Project Two: A Personal AI Newsfeed for Information Overload

The second project, built last week, is a personal feed aggregator pulling from YouTube history, Spotify podcasts, Obsidian notes, and Raindrop bookmarks into a daily or weekly digest — “like the TLDR newsletter, but for me personally.” The plumbing is straight software engineering: APIs, Git history, plugin architecture, secure key handling. The intelligence layer is pure AI engineering: taking all those JSON sources, prioritizing what matters, generating summaries, and even suggesting writing ideas or future YouTube topics.

How He Actually Vibe-Coded It

The most practical bit is his build process.

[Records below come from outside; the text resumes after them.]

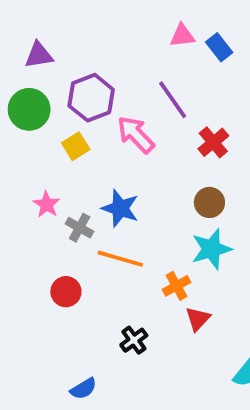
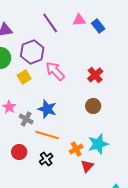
purple line: (173, 100) -> (50, 23), moved
cyan star: (211, 249) -> (98, 144), moved
black cross: (134, 340) -> (46, 159), moved

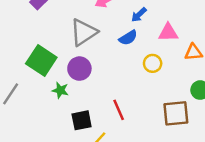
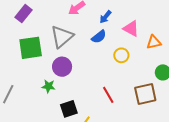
pink triangle: (168, 33) -> (131, 29), turned 36
green square: (41, 60) -> (31, 48), moved, turned -35
red line: (119, 110) -> (108, 95), moved

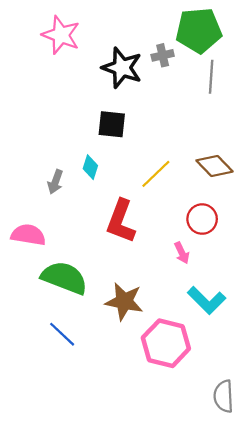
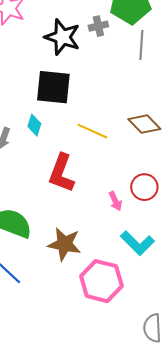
black square: (112, 124) -> (53, 87), size x1.4
yellow line: (156, 174) -> (92, 131), turned 68
red circle: (202, 219) -> (144, 187), moved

He started by making sure Claude could not read his API keys — because yes, it can read env files unless you explicitly blacklist them — then dictated a markdown spec via transcript, including both the problem and pieces of the intended architecture. From there he iterated with Claude, added unit tests for the TypeScript parts, split each integration into its own skill, used Anthropic’s skill creator to help shape those files, and even configured Claude Code to persist its plans into the repo so they could be versioned and recovered after crashes.